Class of 29 Pullman 6–6-4 sleeping cars

The Pine series was a fleet of sleeping cars built by Pullman-Standard in 1953. The cars were built according to Pullman plan 4183; each contained six sections, six roomettes and four double bedrooms (colloquially "6-6-4"). The cars were originally owned by the Louisville and Nashville Railroad (L&N), the Chicago and Eastern Illinois Railroad (C&EI), and the Nashville, Chattanooga and St. Louis Railway (NC&StL).

== Design ==
Pullman-Standard surveyed over 2,000 passengers during the design phase of the Pine series, and based on their suggestions implemented several improvements to the exterior and interior design. The new cars rode more smoothly than their predecessors. On the inside, Pullman incorporated postwar improvements such as air-conditioning, fluorescent lighting, and sponge-rubber seats. A major improvement over the pre-war American series 6-6-4 sleeping car was the rearrangement of the accommodation: in the American series the premium-priced double bedrooms were at the vestibule end of the car over one of the trucks, the roomettes were in the middle, and the sections were at the blind (non-vestibule) end over the other truck; in the Pine series, the bedrooms were moved to the center of the car where the smoothest ride was. Consequently, the Pine series are sometimes referred to as "6-4-6" cars.

== History ==
The Louisville and Nashville Railroad (L&N) ordered 22 of the cars in 1951, primarily to replace the pre-World War II heavyweight cars on the Pan American, Humming Bird, and Georgian. Each car cost $163,000. Additional orders were placed by the Chicago and Eastern Illinois Railroad (C&EI) (four cars) and Nashville, Chattanooga and St. Louis Railway (NC&StL) (three cars). Both railroads interoperated with the L&N. Each of the sleeping cars had a name ending in Pine such as Georgia Pine or Whispering Pine, reflecting the road's Southern heritage. The cars began entering service in 1953, and also saw service on such trains as the Gulf Wind, Flamingo, and Azalean.

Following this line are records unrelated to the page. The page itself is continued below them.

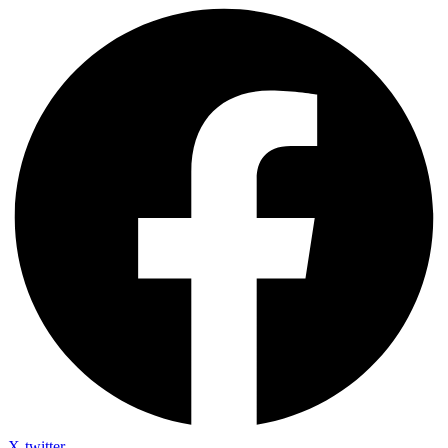
X-twitter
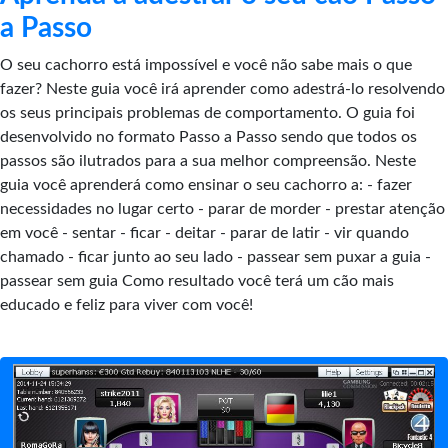
a Passo
O seu cachorro está impossível e você não sabe mais o que
fazer? Neste guia você irá aprender como adestrá-lo resolvendo
os seus principais problemas de comportamento. O guia foi
desenvolvido no formato Passo a Passo sendo que todos os
passos são ilutrados para a sua melhor compreensão. Neste
guia você aprenderá como ensinar o seu cachorro a: - fazer
necessidades no lugar certo - parar de morder - prestar atenção
em você - sentar - ficar - deitar - parar de latir - vir quando
chamado - ficar junto ao seu lado - passear sem puxar a guia -
passear sem guia Como resultado você terá um cão mais
educado e feliz para viver com você!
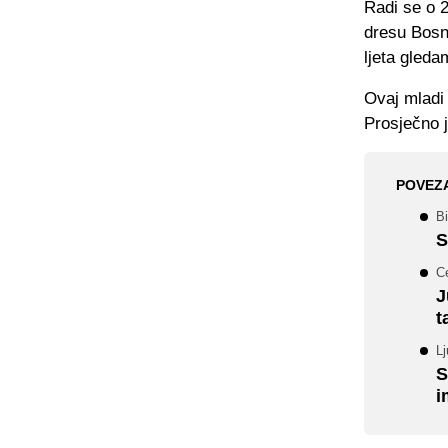
Radi se o 
dresu Bosne
ljeta gleda
Ovaj mladi
Prosječno j
POVEZ
B
S
Ce
J
t
L
S
i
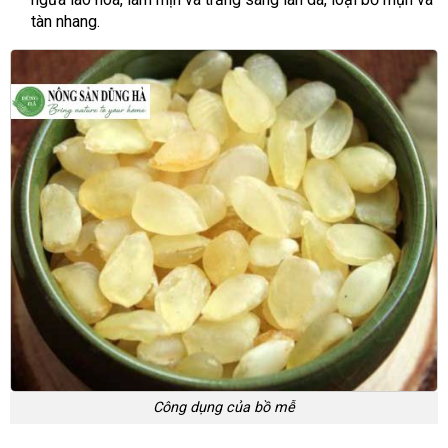
tàn nhang.
Công dụng của bồ mễ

The NC&StL's three cars became part of the L&N's fleet in August 1957 on the merger of the two railroads. All of the cars were retired in 1971 on the formation of Amtrak and the end of passenger service on the L&N. Several later saw service on the original Auto-Train.

== Original owners ==
All 29 cars were part of Pullman Lot 6909:

| Railroad | Number | Road numbers | Notes |
|---|---|---|---|
| Chicago and Eastern Illinois Railroad | 4 | 900–903 | named Slash Pine, Pitch Pine, Loblolly Pine, Pond Pine respectively |
| Louisville and Nashville Railroad | 22 | 3450–3471 | named Alabama Pine, Curly Pine, Deep Woods Pine, Green Pine, Holiday Pine, Kentucky Pine, Light Pine, Lonesome Pine, Long Leaf Pine, Louisiana Pine, Mississippi Pine, Mountain Pine, Plantation Pine, Rock Creek Pine, Short Leaf Pine, Southern Pine, Tall Pine, Towering Pine, Whispering Pine, White Pine, Wild Pine, Yellow Pine respectively |
| Nashville, Chattanooga and St. Louis Railway | 3 | 200–202 | named Chickamauga Pine, Georgia Pine, Tennessee Pine respectively. Renumbered 3472–3474 on the L&N merger in 1957 |

== Preservation ==
Several Pine series sleeping cars are known to exist, including at least one in operating condition:
- Chickamauga Pine, ex-NC&StL #200, is at the Tennessee Valley Railroad Museum.
- Colorado Pine, ex-L&N #3462 Plantation Pine, is owned by Iowa Pacific Holdings.
- Short Leaf Pine, ex-L&N #3464, is under restoration at the Florida Railroad Museum.
- Towering Pine, ex-L&N #3467, is on display at The Historic Railpark and Train Museum in Bowling Green, Kentucky.